#### Task instructions:
In your copy, include no images and return each entry exactly as written.

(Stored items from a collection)
○ ○ ○ ○

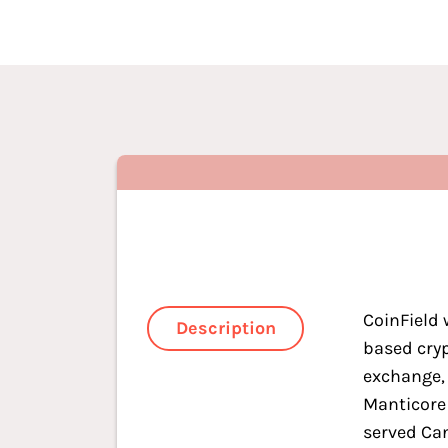
CoinField 
Description
based cry
exchange,
Manticore
served Ca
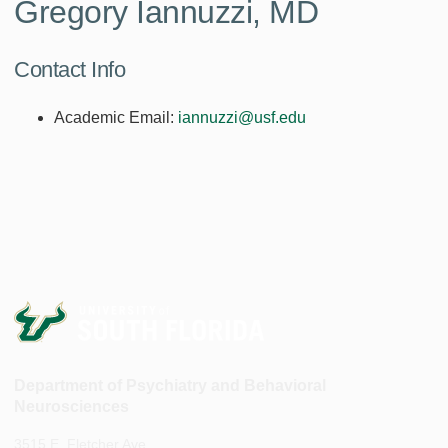
Gregory Iannuzzi, MD
Contact Info
Academic Email:
iannuzzi@usf.edu
Department of Psychiatry and Behavioral
Neurosciences
3515 E. Fletcher Ave.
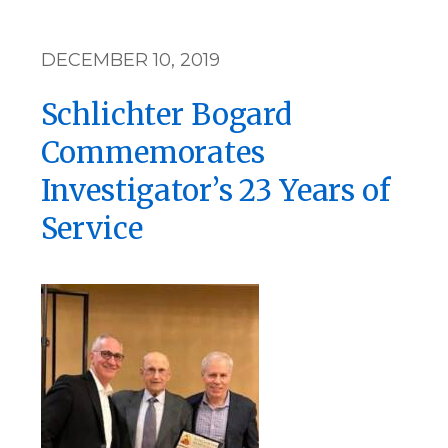
DECEMBER 10, 2019
Schlichter Bogard
Commemorates
Investigator’s 23 Years of
Service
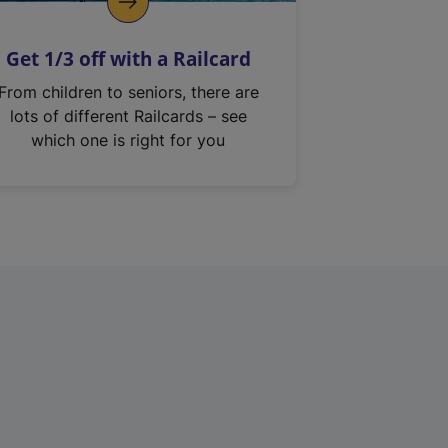
Get 1/3 off with a Railcard
From children to seniors, there are
lots of different Railcards – see
which one is right for you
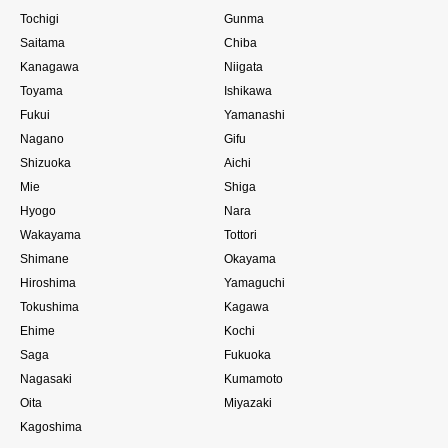
Tochigi
Gunma
Saitama
Chiba
Kanagawa
Niigata
Toyama
Ishikawa
Fukui
Yamanashi
Nagano
Gifu
Shizuoka
Aichi
Mie
Shiga
Hyogo
Nara
Wakayama
Tottori
Shimane
Okayama
Hiroshima
Yamaguchi
Tokushima
Kagawa
Ehime
Kochi
Saga
Fukuoka
Nagasaki
Kumamoto
Oita
Miyazaki
Kagoshima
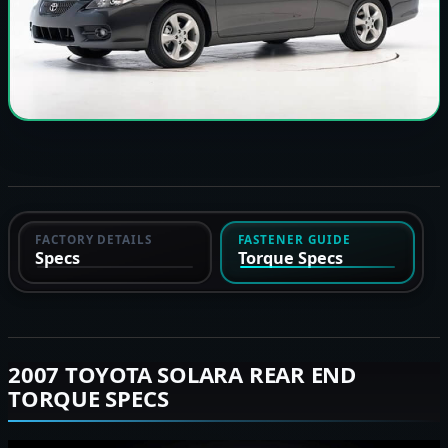
FACTORY DETAILS
FASTENER GUIDE
Specs
Torque Specs
2007 TOYOTA SOLARA REAR END
TORQUE SPECS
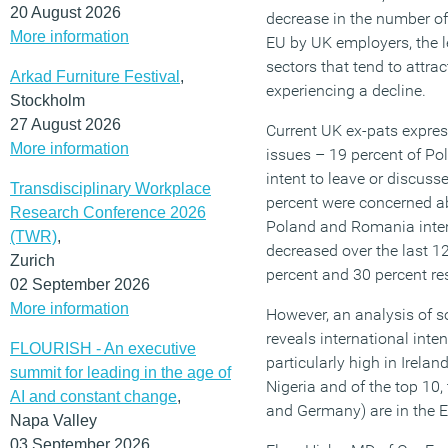
20 August 2026
decrease in the number of
More information
EU by UK employers, the l
sectors that tend to attra
Arkad Furniture Festival
,
experiencing a decline.
Stockholm
27 August 2026
Current UK ex-pats expre
More information
issues – 19 percent of Pol
intent to leave or discuss
Transdisciplinary Workplace
percent were concerned ab
Research Conference 2026
Poland and Romania inten
(TWR)
,
decreased over the last 1
Zurich
percent and 30 percent res
02 September 2026
More information
However, an analysis of s
reveals international inte
FLOURISH - An executive
particularly high in Irela
summit for leading in the age of
Nigeria and of the top 10, 
AI and constant change
,
and Germany) are in the 
Napa Valley
03 September 2026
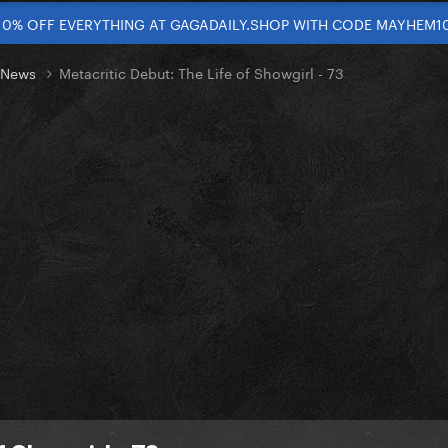
10% OFF EVERYTHING AT GAGADAILY.SHOP WITH CODE MAYHEM1
t News
Metacritic Debut: The Life of Showgirl - 73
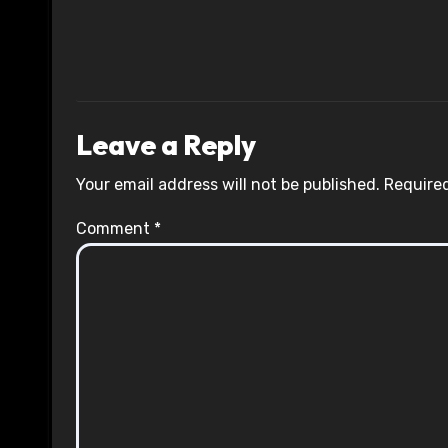
Leave a Reply
Your email address will not be published.
Required
Comment
*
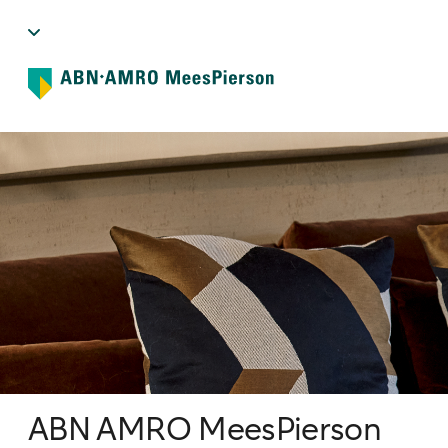
ABN AMRO MeesPierson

○ ○ ○ ○

#### Problem solution:
CoinField 
Description
based cry
exchange,
Manticore
served Ca
Gregory Iannuzzi, MD
Contact Info
Academic Email:
iannuzzi@usf.edu
Department of Psychiatry and Behavioral
Neurosciences
3515 E. Fletcher Ave.
DECEMBER 10, 2019
Schlichter Bogard
Commemorates
Investigator’s 23 Years of
Service
Get 1/3 off with a Railcard
From children to seniors, there are
lots of different Railcards – see
which one is right for you
Tochigi
Gunma
Saitama
Chiba
Kanagawa
Niigata
Toyama
Ishikawa
Fukui
Yamanashi
Nagano
Gifu
Shizuoka
Aichi
Mie
Shiga
Hyogo
Nara
Wakayama
Tottori
Shimane
Okayama
Hiroshima
Yamaguchi
Tokushima
Kagawa
Ehime
Kochi
Saga
Fukuoka
Nagasaki
Kumamoto
Oita
Miyazaki
Kagoshima
FACTORY DETAILS
FASTENER GUIDE
Specs
Torque Specs
2007 TOYOTA SOLARA REAR END
TORQUE SPECS
20 August 2026
decrease in the number of
More information
EU by UK employers, the l
sectors that tend to attra
Arkad Furniture Festival
,
experiencing a decline.
Stockholm
27 August 2026
Current UK ex-pats expre
More information
issues – 19 percent of Pol
intent to leave or discuss
Transdisciplinary Workplace
percent were concerned ab
Research Conference 2026
Poland and Romania inten
(TWR)
,
decreased over the last 1
Zurich
percent and 30 percent res
02 September 2026
More information
However, an analysis of s
reveals international inte
FLOURISH - An executive
particularly high in Irela
summit for leading in the age of
Nigeria and of the top 10, 
AI and constant change
,
and Germany) are in the 
Napa Valley
03 September 2026
10% OFF EVERYTHING AT GAGADAILY.SHOP WITH CODE MAYHEM1
t News
Metacritic Debut: The Life of Showgirl - 73
Leave a Reply
Your email address will not be published.
Required
Comment
*
ABN AMRO MeesPierson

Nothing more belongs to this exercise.